Figure 1 Examples of MRC showing type I cysts and a type IVa cyst. The MRC showed the pancreatic duct, bile duct and the common channel clearly in the type I fusiform cyst but not in the cystic type I cyst.

Figure 2 An ERCP film demonstrating the anatomy clearly.

The Laparoscopic Technique

Patients were placed in the supine position. An infra-umbilical incision was made and a 5 mm laparoscopic port was inserted through the open Hasson's technique.6 Carbon dioxide pneumoperitoneum was established between 8-15 mmHg according to the patient's size. A 5 mm 30o laparoscope was used. Another three 5 mm laparoscopic ports were then inserted under laparoscopic guidance into the upper abdomen (Figure 3). An intra-operative cholangiogram would be performed in those without a good preoperative cholangiogram by injecting contrast solution into the gall bladder via a needle puncture. The gall bladder was first dissected from the liver. The choledochal cyst was then meticulously mobilised from the duodenum, pancreas, portal vein and the hepatic arteries using scissors and cautery (Figure 4). The tapered end of the cyst/common bile duct was transected and ligated just proximal to the common channel with the pancreatic duct. The operation was then switched to the proximal dissection of the cyst to the level of the normal bile duct, at this level transaction being performed (Figure 5). If necessary, the transaction may be sited at the bifurcation of the right and left hepatic ducts. The intrahepatic ducts were examined and flushed with saline solution to clear the sludges or stones if any. The cyst was then retrieved through the umbilical port site.

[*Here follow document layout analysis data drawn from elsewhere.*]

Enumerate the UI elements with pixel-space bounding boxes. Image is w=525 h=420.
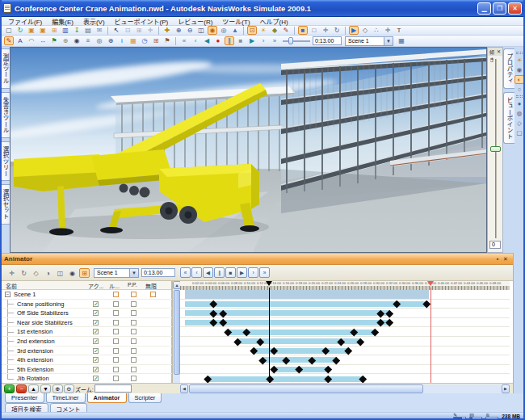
pp-checkbox[interactable] bbox=[131, 301, 136, 307]
play-reverse-button[interactable]: ◀ bbox=[203, 267, 213, 278]
remove-animation-button[interactable]: − bbox=[16, 384, 27, 393]
animation-bar[interactable] bbox=[185, 301, 426, 307]
tree-row[interactable]: 2nd extension bbox=[1, 337, 172, 346]
active-checkbox[interactable] bbox=[93, 310, 99, 316]
loop-checkbox[interactable] bbox=[113, 348, 119, 354]
animation-bar[interactable] bbox=[208, 376, 363, 382]
scroll-left-icon[interactable]: ◀ bbox=[180, 384, 188, 393]
loop-checkbox[interactable] bbox=[113, 329, 119, 334]
infinite-checkbox[interactable] bbox=[150, 292, 156, 297]
slider-thumb[interactable] bbox=[288, 37, 293, 44]
tilt-close-icon[interactable]: ✕ bbox=[497, 48, 501, 55]
timeline-row[interactable] bbox=[180, 355, 510, 365]
tree-row[interactable]: 4th extension bbox=[1, 355, 172, 365]
print-icon[interactable]: ▤ bbox=[83, 26, 93, 35]
nav-cube-icon[interactable]: ■ bbox=[298, 26, 308, 35]
text-note-icon[interactable]: A bbox=[15, 36, 25, 45]
animator-scene-select[interactable]: Scene 1 ▼ bbox=[94, 268, 139, 278]
pin-icon[interactable]: ▪ bbox=[494, 256, 502, 262]
menu-item-0[interactable]: ファイル(F) bbox=[3, 17, 47, 26]
minimize-button[interactable]: ▁ bbox=[477, 2, 491, 15]
zoom-selected-icon[interactable]: ⊕ bbox=[106, 36, 116, 45]
shaded-render-icon[interactable]: ◍ bbox=[514, 109, 524, 118]
camera-snapshot-icon[interactable]: ◉ bbox=[72, 36, 82, 45]
full-lights-icon[interactable]: ☀ bbox=[514, 56, 524, 65]
timeline-row[interactable] bbox=[180, 290, 510, 300]
info-icon[interactable]: i bbox=[117, 36, 127, 45]
pp-checkbox[interactable] bbox=[131, 348, 136, 354]
open-url-icon[interactable]: ▣ bbox=[38, 26, 48, 35]
menu-item-2[interactable]: 表示(V) bbox=[78, 17, 110, 26]
append-file-icon[interactable]: ⊞ bbox=[49, 26, 59, 35]
loop-checkbox[interactable] bbox=[113, 367, 119, 372]
pp-checkbox[interactable] bbox=[131, 329, 136, 334]
timeline-row[interactable] bbox=[180, 309, 510, 318]
pp-checkbox[interactable] bbox=[131, 310, 136, 316]
active-checkbox[interactable] bbox=[93, 367, 99, 372]
menu-item-6[interactable]: ヘルプ(H) bbox=[255, 17, 293, 26]
zoom-out-timeline-button[interactable]: ⊖ bbox=[64, 384, 74, 393]
keyframe-key-icon[interactable]: ◆ bbox=[270, 26, 279, 35]
pause-button[interactable]: ∥ bbox=[214, 267, 225, 278]
edit-pencil-icon[interactable]: ✎ bbox=[281, 26, 291, 35]
fast-forward-button[interactable]: » bbox=[259, 267, 270, 278]
active-checkbox[interactable] bbox=[93, 376, 99, 381]
pause-icon[interactable]: ∥ bbox=[225, 36, 234, 45]
loop-checkbox[interactable] bbox=[113, 320, 119, 326]
refresh-icon[interactable]: ↻ bbox=[15, 26, 25, 35]
viewport-3d-scene[interactable] bbox=[10, 47, 487, 253]
cube-wire-icon[interactable]: □ bbox=[309, 26, 319, 35]
expander-icon[interactable]: − bbox=[5, 292, 10, 297]
wireframe-render-icon[interactable]: ◇ bbox=[514, 119, 524, 128]
panel-tab-timeliner[interactable]: TimeLiner bbox=[46, 393, 86, 403]
tree-row[interactable]: Off Side Stabilizers bbox=[1, 309, 172, 318]
tree-row[interactable]: 5th Extension bbox=[1, 365, 172, 375]
loop-checkbox[interactable] bbox=[113, 376, 119, 381]
capture-keyframe-icon[interactable]: ◉ bbox=[67, 268, 78, 278]
step-back-icon[interactable]: ‹ bbox=[191, 36, 200, 45]
chevron-down-icon[interactable]: ▼ bbox=[384, 37, 393, 45]
tree-row[interactable]: −Scene 1 bbox=[1, 290, 172, 300]
clock-timeliner-icon[interactable]: ◷ bbox=[140, 36, 149, 45]
move-gizmo-icon[interactable]: ✛ bbox=[321, 26, 330, 35]
light-lamp-icon[interactable]: ☀ bbox=[258, 26, 268, 35]
zoom-in-icon[interactable]: ⊕ bbox=[174, 26, 183, 35]
animation-position-slider[interactable] bbox=[283, 37, 310, 44]
pp-checkbox[interactable] bbox=[131, 376, 136, 381]
translate-anim-set-icon[interactable]: ✛ bbox=[6, 268, 17, 278]
tree-row[interactable]: Near side Stabilizers bbox=[1, 318, 172, 328]
timeline-row[interactable] bbox=[180, 318, 510, 328]
playhead-marker[interactable] bbox=[266, 281, 272, 286]
toggle-snapping-icon[interactable]: ⊞ bbox=[79, 268, 90, 278]
restore-button[interactable]: ❐ bbox=[493, 2, 506, 15]
tilt-slider-handle[interactable] bbox=[490, 146, 501, 152]
anim-cube-icon[interactable]: ▶ bbox=[349, 26, 359, 35]
tree-scrollbar[interactable]: ▲ ▼ bbox=[172, 281, 180, 393]
new-file-icon[interactable]: ▢ bbox=[4, 26, 14, 35]
step-forward-icon[interactable]: › bbox=[258, 36, 268, 45]
right-tab-0[interactable]: プロパティ bbox=[503, 48, 514, 89]
timeline-hscrollbar[interactable]: ◀ ▶ bbox=[180, 384, 510, 393]
stop-icon[interactable]: ■ bbox=[236, 36, 246, 45]
zoom-in-timeline-button[interactable]: ⊕ bbox=[52, 384, 63, 393]
layers-icon[interactable]: ≡ bbox=[83, 36, 93, 45]
turntable-icon[interactable]: ◉ bbox=[208, 26, 217, 35]
save-file-icon[interactable]: ▥ bbox=[61, 26, 70, 35]
pp-checkbox[interactable] bbox=[131, 367, 136, 372]
text-tool-icon[interactable]: T bbox=[394, 26, 404, 35]
active-checkbox[interactable] bbox=[93, 348, 99, 354]
pp-checkbox[interactable] bbox=[131, 292, 136, 297]
step-back-button[interactable]: ‹ bbox=[191, 267, 202, 278]
scene-select[interactable]: Scene 1▼ bbox=[345, 36, 393, 46]
step-forward-button[interactable]: › bbox=[248, 267, 258, 278]
open-file-icon[interactable]: ▣ bbox=[27, 26, 36, 35]
timeline-scroll-thumb[interactable] bbox=[189, 384, 423, 393]
loop-checkbox[interactable] bbox=[113, 292, 119, 297]
animation-bar[interactable] bbox=[254, 348, 349, 354]
tilt-value[interactable]: 0 bbox=[489, 241, 501, 249]
right-tab-1[interactable]: ビューポイント bbox=[503, 92, 514, 145]
cloud-markup-icon[interactable]: ◠ bbox=[27, 36, 36, 45]
polygon-tool-icon[interactable]: ◇ bbox=[360, 26, 370, 35]
stop-button[interactable]: ■ bbox=[225, 267, 236, 278]
full-render-icon[interactable]: ● bbox=[514, 99, 524, 108]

The proximal jejunum was selected and brought out to the abdominal surface through the enlarged umbilical port site. The pneumoperitoneum was released and a 40 cm Roux-en-Y jejunal loop was fashioned with the blind end closed and an end-to-side jejuno-jejunostomy extracorporeally. The jejunal Roux loop was then returned to the abdominal cavity and pneumoperitoneum was re-established. The jejunal Roux loop was brought to the hilum and anastomosed to the bile duct using laparoscopic hand-suture technique using fine sutures (Figure 6). A small drain was left in the region at the end of the procedure.


Over a 20-year period, there were 75 patients (54 girls) included into the study. The age at diagnosis ranged from 0 month to 16 years (mean 3.8 years). Seventy percents of patients presented with acute symptoms (Table 1). According to the Todani's classification (Table 2) ,6 there were 72 type I cysts (38 cystic and 34 fusiform) and 3 type IVa cysts. The diameter of the cysts ranged from 0.6 cm to 13 cm (mean 3.4 cm). An ERCP was performed in 25 patients (Table 3).

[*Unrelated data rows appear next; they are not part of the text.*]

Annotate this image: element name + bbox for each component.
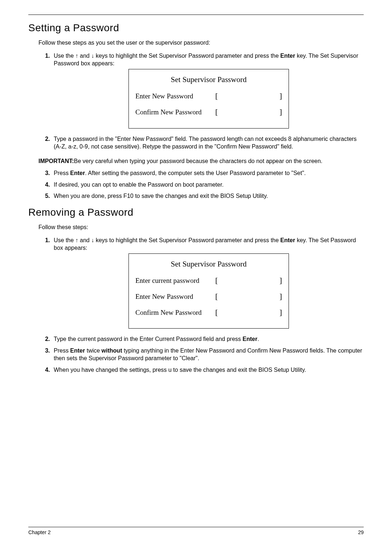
step1-text-a: Use the	[54, 53, 75, 59]
dialog-row-confirm-new: Confirm New Password [ ]	[135, 106, 282, 117]
dialog-row-confirm-new: Confirm New Password [ ]	[135, 307, 282, 318]
important-text: Be very careful when typing your passwor…	[74, 158, 322, 164]
dialog-label: Enter New Password	[135, 92, 215, 101]
important-note: IMPORTANT:Be very careful when typing yo…	[38, 157, 364, 165]
bracket-right: ]	[279, 106, 282, 117]
bracket-right: ]	[279, 275, 282, 286]
step3-b: . After setting the password, the comput…	[85, 170, 306, 176]
removing-step-2: Type the current password in the Enter C…	[52, 335, 364, 343]
dialog-label: Enter current password	[135, 276, 215, 285]
enter-key-label: Enter	[280, 53, 295, 59]
setting-steps-continued: Press Enter. After setting the password,…	[38, 169, 364, 200]
dialog-label: Confirm New Password	[135, 107, 215, 117]
without-label: without	[102, 347, 122, 354]
removing-steps: Use the ↑ and ↓ keys to highlight the Se…	[38, 236, 364, 374]
bracket-left: [	[215, 307, 218, 318]
rstep1-a: Use the	[54, 237, 75, 243]
important-label: IMPORTANT:	[38, 158, 74, 164]
setting-step-4: If desired, you can opt to enable the Pa…	[52, 181, 364, 189]
heading-removing-password: Removing a Password	[28, 207, 364, 218]
bracket-left: [	[215, 90, 218, 101]
footer-page-number: 29	[358, 529, 364, 535]
rstep3-a: Press	[54, 347, 70, 354]
setting-step-5: When you are done, press F10 to save the…	[52, 192, 364, 200]
step3-a: Press	[54, 170, 70, 176]
top-rule	[28, 15, 364, 15]
rstep3-b: twice	[85, 347, 101, 354]
step1-text-b: keys to highlight the Set Supervisor Pas…	[94, 53, 280, 59]
bracket-right: ]	[279, 90, 282, 101]
dialog-row-enter-new: Enter New Password [ ]	[135, 291, 282, 302]
setting-step-2: Type a password in the "Enter New Passwo…	[52, 135, 364, 151]
step1-mid: and	[78, 53, 91, 59]
bracket-right: ]	[279, 307, 282, 318]
dialog-label: Enter New Password	[135, 292, 215, 301]
removing-step-1: Use the ↑ and ↓ keys to highlight the Se…	[52, 236, 364, 329]
rstep2-a: Type the current password in the Enter C…	[54, 336, 242, 342]
removing-step-4: When you have changed the settings, pres…	[52, 366, 364, 374]
dialog-title: Set Supervisor Password	[135, 74, 282, 85]
remove-password-dialog: Set Supervisor Password Enter current pa…	[128, 253, 289, 329]
dialog-row-enter-new: Enter New Password [ ]	[135, 90, 282, 101]
dialog-row-enter-current: Enter current password [ ]	[135, 275, 282, 286]
removing-step-3: Press Enter twice without typing anythin…	[52, 347, 364, 362]
rstep1-b: keys to highlight the Set Supervisor Pas…	[94, 237, 280, 243]
setting-step-3: Press Enter. After setting the password,…	[52, 169, 364, 177]
footer-chapter: Chapter 2	[28, 529, 50, 535]
bracket-left: [	[215, 275, 218, 286]
setting-step-1: Use the ↑ and ↓ keys to highlight the Se…	[52, 52, 364, 129]
bracket-left: [	[215, 106, 218, 117]
setting-steps: Use the ↑ and ↓ keys to highlight the Se…	[38, 52, 364, 151]
up-arrow-icon: ↑	[75, 237, 78, 243]
rstep2-b: .	[257, 336, 259, 342]
removing-intro: Follow these steps:	[38, 223, 364, 231]
up-arrow-icon: ↑	[75, 53, 78, 59]
enter-key-label: Enter	[70, 347, 85, 354]
bracket-left: [	[215, 291, 218, 302]
dialog-title: Set Supervisor Password	[135, 259, 282, 269]
dialog-label: Confirm New Password	[135, 308, 215, 317]
enter-key-label: Enter	[70, 170, 85, 176]
bracket-right: ]	[279, 291, 282, 302]
heading-setting-password: Setting a Password	[28, 22, 364, 34]
setting-intro: Follow these steps as you set the user o…	[38, 39, 364, 47]
enter-key-label: Enter	[280, 237, 295, 243]
rstep1-mid: and	[78, 237, 91, 243]
down-arrow-icon: ↓	[91, 237, 94, 243]
page-footer: Chapter 2 29	[28, 527, 364, 535]
down-arrow-icon: ↓	[91, 53, 94, 59]
enter-key-label: Enter	[242, 336, 257, 342]
set-password-dialog: Set Supervisor Password Enter New Passwo…	[128, 69, 289, 129]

Figure 3 The laparoscopic view showing the distended gall bladder and the large choledochal cyst. Figure 4 Laparoscopic view showing the cyst, the right hepatic artery (RHA) and the portal vein (PV).


Figure 5 The transected end of the common hepatic duct (outlined by white arrows). Figure 6 Laparoscopic view showing the completion of the hepatico-jejunostomy (white arrows).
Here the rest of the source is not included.